Sierpiński and Schinzel proved ${\displaystyle \left\{{\frac{\varphi(n)}{n}},\;\;n\in\mathbb{N}\right\}}$ is dense in the interval $(0,1)$ where $n$ is a natural number and $\varphi(n)$ is Euler's totient function. https://en.wikipedia.org/wiki/Euler's_totient_function#Ratio_of_consecutive_values
Is the set still dense in the same interval with the added restriction ${\displaystyle \left\{{\frac{\varphi(n)}{n}},\;\;n\notin\mathbb{P}\right\}}$ where $\mathbb{P}$ denotes the set of prime numbers?
On
In general, if $A$ is a set dense in $(0,1)$ and $a_n\in A$ is a sequence such that $a_n\to 1,$ then $A\setminus \{a_n\}_{n=1}^{\infty}$ is dense in $(0,1).$
This can be fairly easily proved.
You don't really need $a_n\to 1,$ just that $a_n$ converges. But in your case, $a_n=\frac{\phi(p_n)}{p_n},$ converges to $1.$
As I noted in comments, $\frac{\phi(p^k)}{p^k}=\frac{\phi(p)}{p},$ so actually, you aren't even removing any values just by remove the primes $n$. But if you remove the prime powers $n,$ you can use the above argument.
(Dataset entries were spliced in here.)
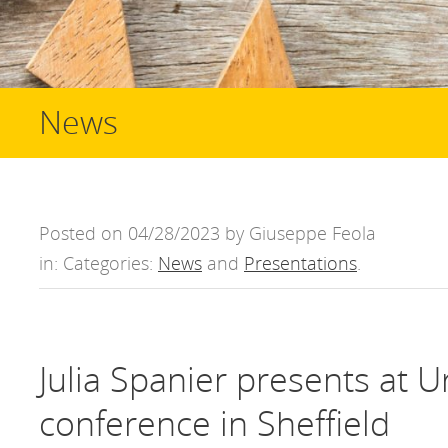
News
Posted on 04/28/2023 by Giuseppe Feola
in: Categories:
News
and
Presentations
.
Julia Spanier presents at U
conference in Sheffield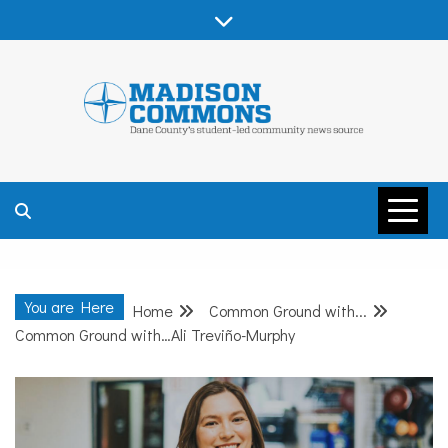
Skip
to
content
MADISON
COMMONS –
You are Here
Home
Common Ground with...
DANE COUNTY
Common Ground with…Ali Treviño-Murphy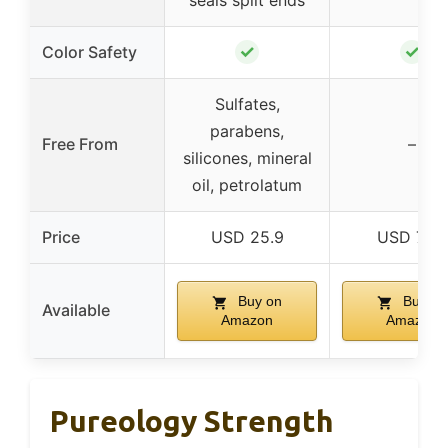
seals split ends
✓
✓
Color Safety
Sulfates,
parabens,
Free From
–
silicones, mineral
oil, petrolatum
Price
USD 25.9
USD 7.49
Buy on
Buy on
Available
Amazon
Amazon
Pureology Strength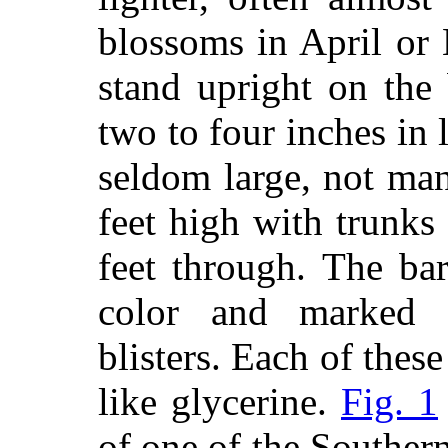
blossoms in April or 
stand upright on the
two to four inches in 
seldom large, not ma
feet high with trunks
feet through. The ba
color and marked 
blisters. Each of these
like glycerine.
Fig. 1
of one of the Souther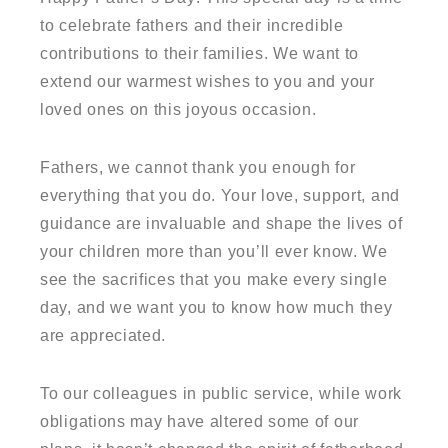
to celebrate fathers and their incredible
contributions to their families. We want to
extend our warmest wishes to you and your
loved ones on this joyous occasion.
Fathers, we cannot thank you enough for
everything that you do. Your love, support, and
guidance are invaluable and shape the lives of
your children more than you’ll ever know. We
see the sacrifices that you make every single
day, and we want you to know how much they
are appreciated.
To our colleagues in public service, while work
obligations may have altered some of our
Yes. Note that $$\left\{{\frac{\varphi(n)}{n}},n\in\mathbb{N}\right\} = \left\{{\frac{\varphi(n)}{n}},n\in\Bbb{N} \setminus \mathbb{P}\right\} \cup \left\{\frac{n-1}{n} : n \in \Bbb{P}\right\}.$$ The latter set admits only a single accumulation point: $1$. So, if we take a sequence from $\{\varphi(n)/n : n \in \Bbb{N}\}$ that converges to $x \in (0, 1)$, then only finitely many sequence terms can belong to $\{(n-1)/n : n \in \Bbb{P}\}$, so the (infinite) tail of the sequence must belong to $\{\varphi(n)/n : n \in \Bbb{N} \setminus \Bbb{P}\}.$